Trois jours plus tard, ma mère et moi, nous étions dans le train pour Montpellier. Correspondance d’une demie journée pour Barcelone, notre destination finale. L’Auberge Espagnole venait de sortir en salle. Nous sommes allées au cinéma. Arrivée à la clinique privée de Barcelone, j’ai été prise en charge par une équipe très à l’écoute. On m’a donné des cachets pour préparer l’intervention. Toute la nuit, j’ai eu des contractions, très douloureuses. On m’a donné des calmants. Le matin, des infirmières sont venues me chercher pour l’anesthésie générale. Lorsque je me suis réveillée quelques heures plus tard, tout était fini. Je suis restée encore un jour, le temps de vérifier que tout s’était correctement déroulé. Et puis nous avons repris le train. Le bébé en moins, et ma nouvelle vie en plus.

J’ai quitté Clermont-Ferrand et suis revenue vivre chez mes parents. Quelques mois plus tard, je rencontrais L., un jeune homme bien dans sa tête, bien dans sa vie. Nous sommes restés ensemble pendant 3 ans. Trois ans où je me suis reconstruite, trois ans où il m’a remise sur les rails. Je lui ai dit très vite ce que j’avais traversé, il ne m’a pas jugée. On en parlait parfois. A la maison, ce n’était toujours pas ça, mais les choses s’arrangeaient doucement. Nous ne parlions pas de ce mois de juin, mais pas parce que c’était tabou. Juste parce que je n’en ressentais pas le besoin.

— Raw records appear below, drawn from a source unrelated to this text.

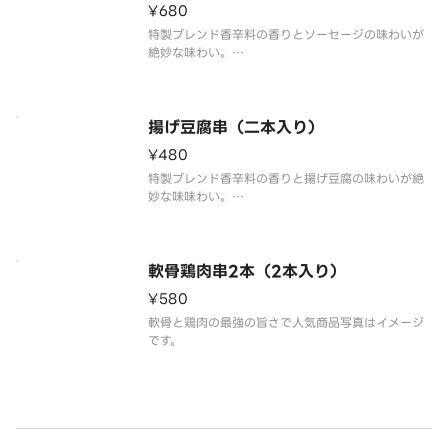
¥680
特製ブレンド香辛料の香りとソーセージの味わいが
絶妙な味わい。
※写真はイメージです。
The aroma of the special blend spice and the
taste of sausage are exquisite taste
揚げ豆腐串（二本入り）
¥480
特製ブレンド香辛料の香りと揚げ豆腐の味わいが絶
妙な味味わい。
※写真はイメージです。
The aroma of special blend spices and the ta
ste of fried tofu are exquisite taste taste
軟骨鶏肉串2本（2本入り）
¥580
軟骨と鶏肉の最強の旨さで人気商品写真はイメージ
です。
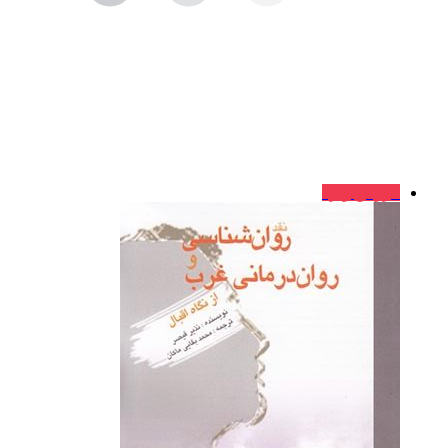
فروش ویژه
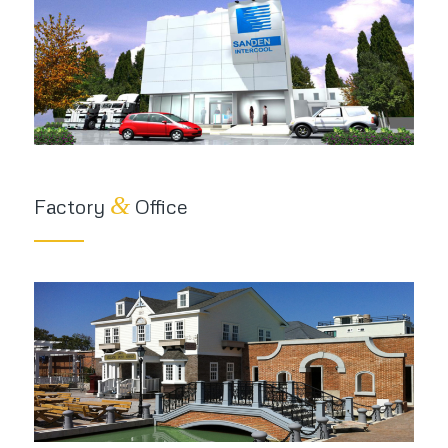
&
Factory
Office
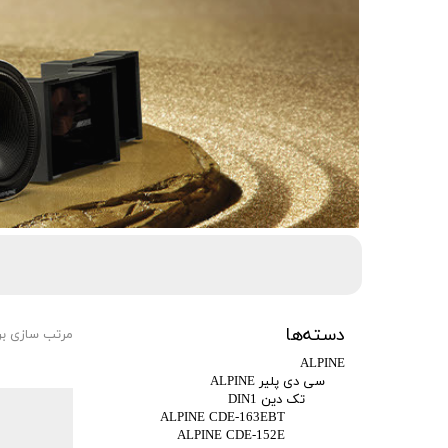
دسته‌ها
مرتب سازی ب
ALPINE
سی دی پلیر ALPINE
تک دین DIN1
ALPINE CDE-163EBT
ALPINE CDE-152E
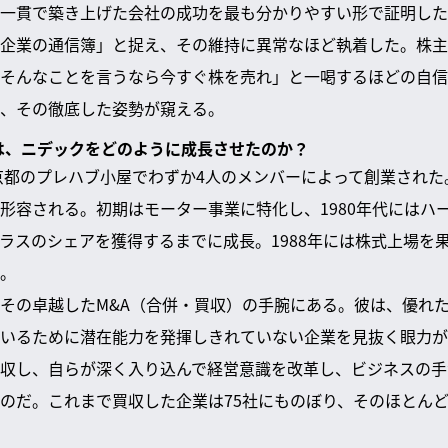
一貫で築き上げた会社の成功を最も分かりやすい形で証明した
企業の通信簿」と捉え、その維持に異常なほど執着した。株主
そんなことを言うなら今すぐ株を売れ」と一喝するほどの自信
、その徹底した姿勢が窺える。
氏は、ニデックをどのように成長させたのか？
に京都のプレハブ小屋でわずか4人のメンバーによって創業され
形容される。初期はモーター事業に特化し、1980年代にはハ
ラスのシェアを獲得するまでに成長。1988年には株式上場を
。
その卓越したM&A（合併・買収）の手腕にある。彼は、優れ
いるために潜在能力を発揮しきれていない企業を見抜く眼力が
収し、自らが深く入り込んで経営意識を改革し、ビジネスの手
のだ。これまで買収した企業は75社にものぼり、そのほとん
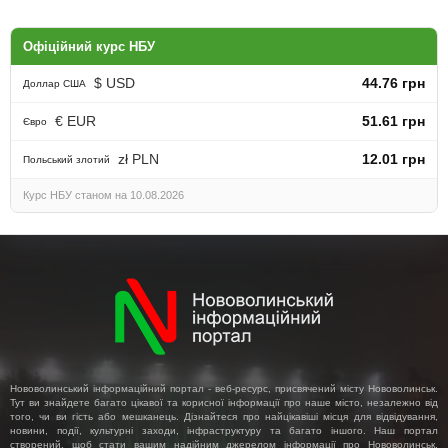
Офіційний курс НБУ
$ USD
44.76 грн
Доллар США
€ EUR
51.61 грн
Євро
zł PLN
12.01 грн
Польський злотий
Курс НБУ станом на 10.08.2026
Нововолинський інформаційний портал - веб-ресурс, присвячений місту Нововолинськ.
Тут ви знайдете багато цікавої та корисної інформації про наше місто, незалежно від
того, чи ви гість або мешканець. Дізнайтеся про найцікавіші місця для відвідування,
новини, події, культурні заходи, інфраструктуру та багато іншого. Наш портал
створений, щоб стати вашим надійним джерелом інформації про Нововолинськ,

Dix ans plus tard, avec le recul, je sais que ce n’est pas l’avortement que j’ai mal vécu. Mais la situation qui l’accompagnait. Je ne regrette pas mon geste et ne l’ai jamais regretté. Cet enfant, je n’avais rien à lui offrir d’autre qu’une mère paumée, sans travail, sans argent. Je ne m’en veux pas d’avoir avorté. Mais je m’en veux quand je me dis que ces quelques mois auraient pu être évités, que j’aurais pu épargner bien des souffrances à mon entourage, si seulement j’avais été moins fière. Si seulement j’avais pu dépasser la honte et appeler à l’aide.

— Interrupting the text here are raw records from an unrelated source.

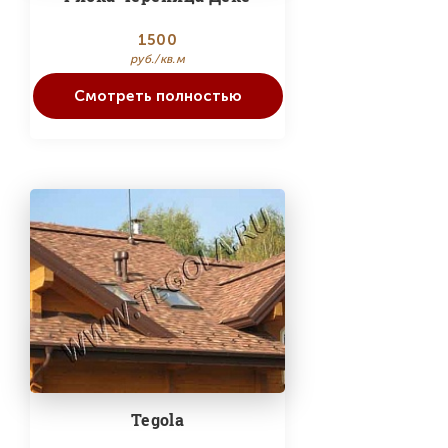
1500
руб./кв.м
Смотреть полностью
Tegola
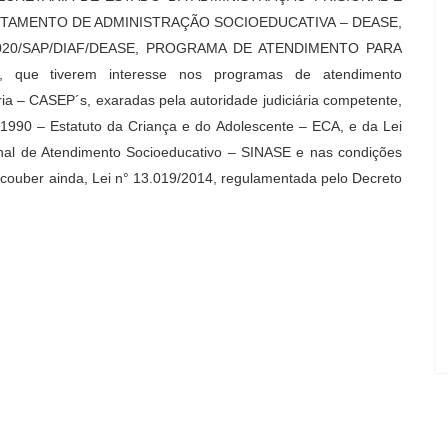
PARTAMENTO DE ADMINISTRAÇÃO SOCIOEDUCATIVA – DEASE,
2020/SAP/DIAF/DEASE, PROGRAMA DE ATENDIMENTO PARA
ue tiverem interesse nos programas de atendimento
ria – CASEP´s, exaradas pela autoridade judiciária competente,
 1990 – Estatuto da Criança e do Adolescente – ECA, e da Lei
nal de Atendimento Socioeducativo – SINASE e nas condições
 couber ainda, Lei n° 13.019/2014, regulamentada pelo Decreto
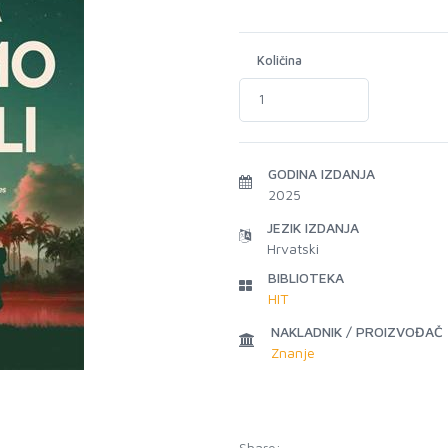
Količina
GODINA IZDANJA
2025
JEZIK IZDANJA
Hrvatski
BIBLIOTEKA
HIT
NAKLADNIK / PROIZVOĐAČ
Znanje
Share:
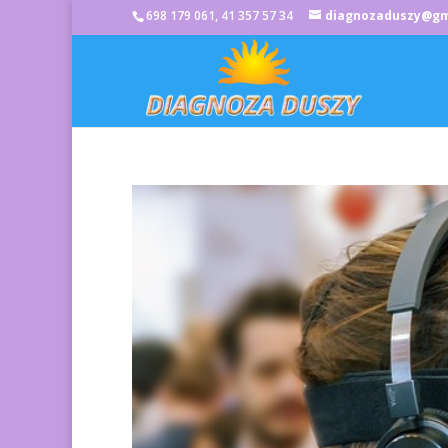
698 179 061, 41 357 57 34
diagnozaduszy@gm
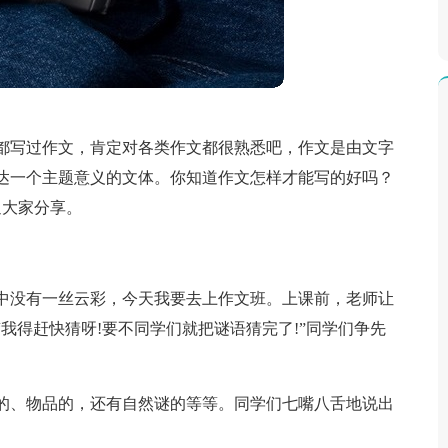
都写过作文，肯定对各类作文都很熟悉吧，作文是由文字
达一个主题意义的文体。你知道作文怎样才能写的好吗？
迎大家分享。
中没有一丝云彩，今天我要去上作文班。上课前，老师让
我得赶快猜呀!要不同学们就把谜语猜完了!”同学们争先
的、物品的，还有自然谜的等等。同学们七嘴八舌地说出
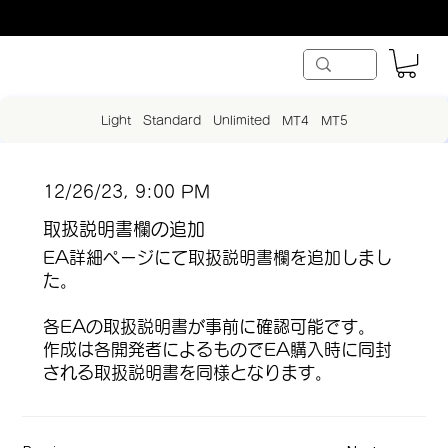
Light
Standard
Unlimited
MT4
MT5
12/26/23, 9:00 PM
取扱説明書欄の追加
EA詳細ページにて取扱説明書欄を追加しまし
た。
各EAの取扱説明書が事前に確認可能です。
作成は各開発者によるものでEA購入時に同封
される取扱説明書を同様となります。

Mais on ne refait pas le passé. On ne l’oublie pas non plus. On vit avec. La solidité de mon entourage a fait que j’en parle sans honte aujourd’hui. Avec mon regard de femme. Avec ce que cette adolescence a eu de ravageur, mais aussi de profondément constructif. Je ne serais pas celle que je suis aujourd’hui si je n’avais pas traversé tout ça. Parfois, il m’arrive de penser à cet enfant, s’il était là. Il aurait 10 ans dans quelques mois. Mais j’y pense sans douleur, et j’en parle sans tabous. Cette année et pour la première fois, ma mère et moi en avons reparlé vraiment, à la terrasse d’un café parisien. Comme d’une trace indélébile, dans mon corps et dans ma tête, mais aussi comme d’un souvenir lointain. Une époque révolue qui a marqué mon passage à la vie d’adulte.

Aujourd’hui, j’ai 28 ans. Je suis amoureuse, j’ai construit ma vie. Mr Chéri et moi avons des projets de bébé et de famille.

J’ai avorté. Dix ans plus tard, je vais bien, merci.